Dividi o baurets com a gringa, em troca de uma conversa. Ela é holandesa. Está há 9 anos no Brasil. Seus pais moram no litoral paulista. Ela não gosta de lá e por isso está numa turnê por todo o litoral do nordeste. Começou lá no Maranhão e veio descendo. Jericuacuara, Canoa Quebrada, Galinhos, São Miguel do Gostoso, Ponta Negra, Pipa, já conhece tudinho. Aproveitou o evento em Tambaba para vir conhecer. Chegou sozinha, peladona, apenas com um mochilão nas costas. E adorou. Achou a praia mais bonita do nordeste até agora. Tanto pela paisagem como pelo NATURISMO.

O baurets ia pelo meio quando chega de repente uma dupla de tiras. Devido ao escuro não deu pra ver os “homi” chegando. Apaguei o bicho no susto mesmo. O cheiro ficou pelo bar. Mas não aconteceu nada não. O garoto no balcão depois veio até mim e disse que os caras não sacaram nada, ou pelo menos fizeram que não viram. Eles vieram só tomar uma dose de rum e seguir com a ronda. A gente podia ficar tranqüilo.

A noite não podia estar mais linda. A lua escolheu o fim do congresso para vim dar um alô. Estava tudo massa! Eu estava de boa e comecei a filosofar sozinho sobre a experiência pela qual me expus.

Lembrei que a castração de partes do nosso corpo foi arbitrária. Que o fato da nudez estar associada à sexualidade é por causa de revistas, filmes, crenças, complexos e obsessões. Que se pensarmos bem, o uso de certas roupas e adereços é que compõe, como sabemos, um fator que visa acentuar uma postura destinada a despertar o interesse sexual. Foi aí que cheguei à conclusão que no NATURISMO o indivíduo assume o corpo que tem. Foi assim que nasceu e essa é a sua verdadeira identidade.

Na manhã seguinte, tomamos nosso último banho de mar. Aproveitamos os últimos raios de sol. Curtimos nossos últimos momentos de completa nudez. Desarmamos a barraca. Arrumamos as bagagens. Nos despedimos de tudo. E Pegamos nosso ônibus com destino a realidade.


Fim.

sábado, 20 de setembro de 2008

TAMBABA (parte II) - Pelados à beira mar

Há uma diferença entre naturismo e nudismo. O Naturismo é um modo de vida, em harmonia com a natureza, caracterizado pela prática da nudez social, com a intenção de encorajar o auto-respeito, o respeito pelo próximo e pelo meio ambiente, como assim ficou definido internacionalmente. O nudismo é simplesmente a prática de freqüentar sem roupa um determinado lugar.
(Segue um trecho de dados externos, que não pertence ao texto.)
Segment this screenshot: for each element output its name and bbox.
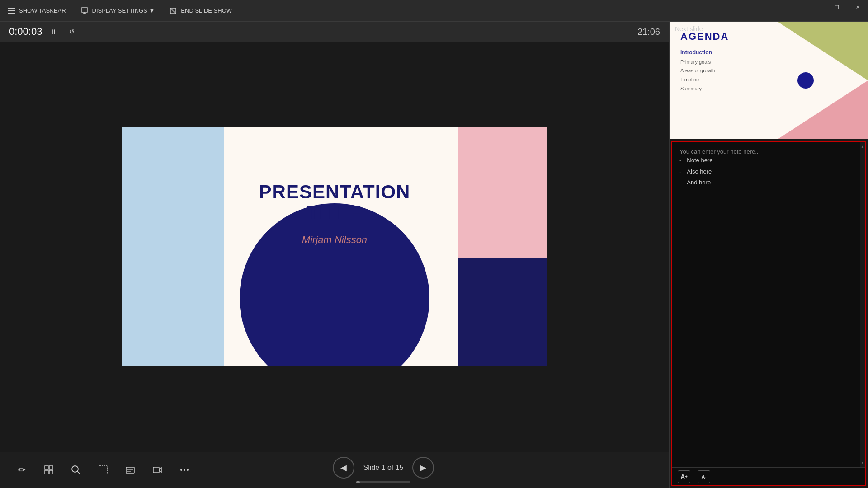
slide-bg-right [458, 127, 547, 258]
list-item: Introduction [680, 48, 729, 58]
svg-rect-16 [99, 466, 107, 474]
timer-bar: 0:00:03 ⏸ ↺ 21:06 [0, 22, 669, 42]
list-item: Summary [680, 84, 729, 94]
note-item-3: - And here [679, 177, 858, 188]
svg-rect-11 [49, 470, 53, 474]
toolbar: SHOW TASKBAR DISPLAY SETTINGS ▼ END SLID… [0, 0, 868, 22]
timer-display: 0:00:03 [9, 26, 42, 38]
slide-progress-fill [356, 481, 360, 483]
slide-subtitle: Mirjam Nilsson [259, 234, 410, 246]
slide-main-title-line1: PRESENTATION [259, 182, 410, 202]
next-slide-button[interactable]: ▶ [412, 457, 434, 479]
notes-section: You can enter your note here... - Note h… [671, 141, 866, 486]
show-taskbar-button[interactable]: SHOW TASKBAR [7, 7, 66, 15]
slide-frame: PRESENTATION TITLE Mirjam Nilsson [122, 127, 547, 366]
svg-point-22 [180, 469, 182, 471]
svg-line-7 [170, 8, 176, 14]
list-item: Timeline [680, 75, 729, 84]
svg-rect-10 [45, 470, 48, 474]
next-slide-label: Next slide [675, 25, 703, 33]
svg-rect-0 [8, 8, 15, 9]
list-item: Areas of growth [680, 66, 729, 75]
note-item-1: - Note here [679, 155, 858, 166]
slide-area: 0:00:03 ⏸ ↺ 21:06 PRESENTATION TITLE [0, 22, 669, 488]
svg-rect-2 [8, 13, 15, 14]
note-item-2: - Also here [679, 166, 858, 178]
svg-point-24 [187, 469, 189, 471]
agenda-triangle-green [778, 22, 868, 80]
svg-rect-17 [126, 467, 134, 473]
reset-button[interactable]: ↺ [66, 25, 78, 38]
slide-indicator: Slide 1 of 15 [363, 464, 404, 472]
notes-placeholder: You can enter your note here... [679, 148, 858, 155]
monitor-icon [80, 7, 89, 15]
svg-rect-1 [8, 10, 15, 11]
zoom-icon[interactable] [68, 462, 84, 478]
grid-icon[interactable] [41, 462, 57, 478]
close-button[interactable]: ✕ [847, 0, 868, 14]
subtitles-icon[interactable] [122, 462, 138, 478]
scroll-down-button[interactable]: ▼ [860, 460, 865, 465]
scroll-up-button[interactable]: ▲ [860, 144, 865, 149]
agenda-circle [797, 72, 814, 89]
tool-icons: ✏ [14, 462, 193, 478]
minimize-button[interactable]: — [806, 0, 826, 14]
slide-bg-left [122, 127, 224, 366]
next-slide-preview[interactable]: AGENDA Introduction Primary goals Areas … [670, 22, 868, 139]
right-panel: Next slide AGENDA Introduction Primary g… [669, 22, 868, 488]
more-icon[interactable] [176, 462, 193, 478]
svg-rect-3 [81, 8, 88, 12]
pause-button[interactable]: ⏸ [47, 25, 60, 38]
taskbar-icon [7, 7, 15, 15]
slide-bg-bottom-dark [458, 258, 547, 366]
font-decrease-button[interactable]: A- [698, 470, 710, 483]
bottom-controls: ✏ [0, 452, 669, 488]
slide-nav: ◀ Slide 1 of 15 ▶ [333, 457, 434, 483]
svg-rect-9 [49, 466, 53, 469]
slide-progress-bar [356, 481, 410, 483]
list-item: Primary goals [680, 58, 729, 67]
notes-scrollbar[interactable]: ▲ ▼ [860, 142, 865, 467]
restore-button[interactable]: ❐ [826, 0, 847, 14]
notes-toolbar: A+ A- [672, 467, 865, 485]
slide-main-title-line2: TITLE [259, 202, 410, 223]
stop-icon [169, 7, 177, 15]
prev-slide-button[interactable]: ◀ [333, 457, 354, 479]
agenda-list: Introduction Primary goals Areas of grow… [680, 48, 729, 94]
video-icon[interactable] [149, 462, 165, 478]
agenda-content: AGENDA Introduction Primary goals Areas … [680, 31, 729, 94]
selection-icon[interactable] [95, 462, 111, 478]
font-increase-button[interactable]: A+ [678, 470, 690, 483]
end-slide-show-button[interactable]: END SLIDE SHOW [169, 7, 232, 15]
next-slide-section: Next slide AGENDA Introduction Primary g… [670, 22, 868, 139]
slide-time: 21:06 [637, 27, 660, 37]
svg-rect-8 [45, 466, 48, 469]
agenda-triangle-pink [778, 80, 868, 139]
svg-line-13 [77, 471, 80, 474]
display-settings-button[interactable]: DISPLAY SETTINGS ▼ [80, 7, 155, 15]
notes-content[interactable]: You can enter your note here... - Note h… [672, 142, 865, 467]
slide-title-block: PRESENTATION TITLE Mirjam Nilsson [259, 182, 410, 246]
pen-icon[interactable]: ✏ [14, 462, 30, 478]
slide-canvas[interactable]: PRESENTATION TITLE Mirjam Nilsson [0, 42, 669, 452]
svg-point-23 [184, 469, 185, 471]
svg-rect-20 [153, 467, 159, 473]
Em pouco tempo despido, deu para perceber quem apenas queria ficar pelado e quem ficava pelado por filosofia. Apesar das diferenças, o ambiente é de respeito. Não há ninguém que lhe deixe incomodado. Que fique de olho em seus dotes. Que lhe deixe constrangido de estar nu.

Sou marinheiro de primeira viagem, então no começo eu fiquei constrangido, mas um tempo depois o embaraço sumiu. Quando passou eu percebi que a vergonha foi entre eu e meu corpo. Você não tira a roupa com vergonha que os outros olhem, você não tira a roupa porque você não conhece ao certo seu corpo. Não tem autoconfiança. Depois que você começa a andar nu e ver todos do mesmo jeito, se divertindo, curtindo a praia, indo e vindo, a sexualidade do corpo passa a ficar em segundo plano. Não há como ficar excitado nesse ambiente a não ser que o motivo seja esse.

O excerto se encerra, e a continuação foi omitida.